Anche se Jerome Powell potrebbe alludere a un rallentamento del ritmo dei rialzi dei tassi “a un certo punto“, riteniamo improbabile che segnali che la fine del ciclo di rialzi dei tassi sia vicina. Ciò sarebbe in contrasto con la Banca del Canada, che ha accennato alla possibilità di interrompere presto la stretta.

I mercati monetari attualmente prezzano un picco della Fed di quasi il 5% entro maggio 2023, ben al di sopra del tasso terminale del 4,6% indicato dalla Fed a settembre.

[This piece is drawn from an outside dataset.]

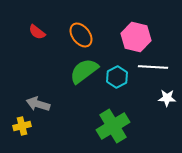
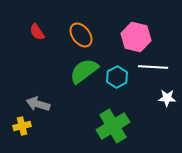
red semicircle: rotated 18 degrees clockwise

La nostra conclusione è che riteniamo elusivo credere che Powell possa segnalare che l’inasprimento stia per terminare a breve. La priorità della Fed è la lotta all’inflazione e i dati recenti non sono sufficienti. Ci si può rammaricare del fatto che la Fed guardi molto indietro, visto che le prospettive economiche per il 2023 si fanno sempre più cupe. Il rischio di un errore di politica monetaria, ovvero il rischio di un eccessivo irrigidimento, sta quindi aumentando, soprattutto in un contesto di alto debito e di contrazione della liquidità del mercato. La finestra per lo scenario centrale della Fed di un “atterraggio morbido” si restringe sempre di più.